The cartographer shrugged. “Well, of course it does. What did you expect?”
“I don’t know,” Omar said. “Something more interesting.”
Kosoko raised an eyebrow as he chewed yet another tiny sliver of his ginger. “The captain said you came along because you want to see if there’s snow on an island at the top of the world. That hardly sounds interesting to me.”
Omar smiled. “No, I don’t suppose it does. Still, I do want to know. Very, very much.”
On the morning of the sixth day, Omar awoke to a soft babble of new sounds and the strange sensation of stillness. Through the window beside his seat he saw that they were on the ground with the hatch open and a small crowd of people stood outside the airship talking to Kosoko while Riuza and Morayo ran their mooring lines around a few large stones sitting in the snow. He stood up, intending to hurry out and help them with the chores of securing the Finch, but the motionless deck beneath his feet seemed to tilt and weave and he stumbled into the wall of the cabin. After a moment, the dizziness passed and he stepped outside into the thick snow to help with the lines.
“I almost couldn’t walk,” he said to Morayo as they tied the last rope to a boulder. “I felt seasick, but we were on the ground.”
“You were landsick,” she said. “You got used to the Finch shivering around under your feet all day and night, and you forgot what it’s like to walk on solid ground. That’s all. Happens to everyone.”
“Even you?”
“No.” She grinned.
“So what’s this place called? Where are we?”
She pointed across the field to the snaking line where the frothing white sea lapped up on the dark gray stones of a beach, and above that beach stood a town. It was encircled by a ragged stone wall twice as tall as a man so that all Omar could see of the homes within were the peaks of the roofs and the tips of the chimneys, but suddenly his gaze was drawn to a dark shape rising high above the top of the wall. “What is that?”
It was a rude but solid structure of black stones that rose three times the height of the town wall, and Omar counted three small towers at the corners of the keep. Slate tiles covered the roof, though they were grimed with frozen filth, and what few windows he could see were all shuttered and sealed. No light escaped from the building, but smoke poured upward from half a dozen of its chimneys to mingle with the smoke of hundreds of other homes high above the town. The sight of so many columns of smoke reminded him of the tales of dragons sleeping in their lairs, their burning bellies spilling dark fumes from the ancient mountains. “Is that a castle?”
“Yes it is, and home to the king of Edinburgh.”
“A king? Here?”
“I admit, it’s not much of an accomplishment.” Morayo laughed. “If you like, I can tie a string around your head and call it crown, and you can be the king of the back of the cabin.”
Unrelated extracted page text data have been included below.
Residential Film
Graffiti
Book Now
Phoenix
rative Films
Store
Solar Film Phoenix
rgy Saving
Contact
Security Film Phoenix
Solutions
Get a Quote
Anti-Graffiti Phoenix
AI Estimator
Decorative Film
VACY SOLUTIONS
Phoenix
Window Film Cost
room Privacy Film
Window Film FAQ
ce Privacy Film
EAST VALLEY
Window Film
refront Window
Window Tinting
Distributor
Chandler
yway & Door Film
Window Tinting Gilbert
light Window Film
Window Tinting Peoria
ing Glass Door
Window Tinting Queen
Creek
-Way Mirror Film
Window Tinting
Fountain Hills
Omar smiled. “Very funny. Though I’ve seen men rule over less. I was just surprised to hear someone up here in the middle of nowhere style himself as royalty.”
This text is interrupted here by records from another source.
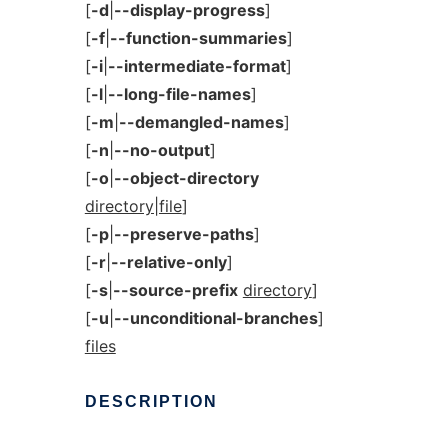
[
-d
|
--display-progress
]
[
-f
|
--function-summaries
]
[
-i
|
--intermediate-format
]
[
-l
|
--long-file-names
]
[
-m
|
--demangled-names
]
[
-n
|
--no-output
]
[
-o
|
--object-directory
directory|file
]
[
-p
|
--preserve-paths
]
[
-r
|
--relative-only
]
[
-s
|
--source-prefix
directory
]
[
-u
|
--unconditional-branches
]
files
DESCRIPTION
“Well, he’s the master of twenty thousand souls,” the engineer said. “That’s more than I can say for myself.”
With the ship secure, Omar found Riuza and asked, “Can we go see the town now?”
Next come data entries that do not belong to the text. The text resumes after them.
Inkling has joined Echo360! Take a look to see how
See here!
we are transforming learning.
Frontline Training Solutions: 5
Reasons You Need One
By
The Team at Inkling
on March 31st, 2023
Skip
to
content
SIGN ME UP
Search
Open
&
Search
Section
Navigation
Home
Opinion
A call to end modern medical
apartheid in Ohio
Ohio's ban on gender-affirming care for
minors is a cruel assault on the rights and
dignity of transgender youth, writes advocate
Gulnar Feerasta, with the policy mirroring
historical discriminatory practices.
“No, we stay with the ship at all times.”
His smile vanished. “But why?”
She jerked her chin at the stream of people coming up the icy road from the town. Most of them carried sacks or trays or even pulled small carts behind them. “They come to us. Talk. Buy. Sell. Whatever you like. Just don’t fight with them. These are the friendliest people we’ve found this far north. We need to keep them friendly. But we don’t leave the Finch.”
“Why not?”
“Because I don’t trust them.”
“Because they’re Europan?”
“Because they’re primitive savages.” She gave him a serious look and then walked away.
For the rest of the morning, Omar wandered through the cluster of merchants with their wares spread out on blankets on the snow. He saw crudely carved figures of rock and bone, poorly polished stones of no particular value, bruised fruit, ragged blankets, and rusty tools. The only things that really caught his eye were the fresh fish and the huge cuts of seal steak laid out on the snow. Since Garai’s death, they had only stopped on the ground once more to refill the boiler and have one hot lunch. Every other meal had been cold rations, all salted and dried and tiresome. The allure of a savory seal steak supper quickly had him haggling with the fisherman, and he walked away with several pounds of meat in exchange for all of his spare gloves and hats.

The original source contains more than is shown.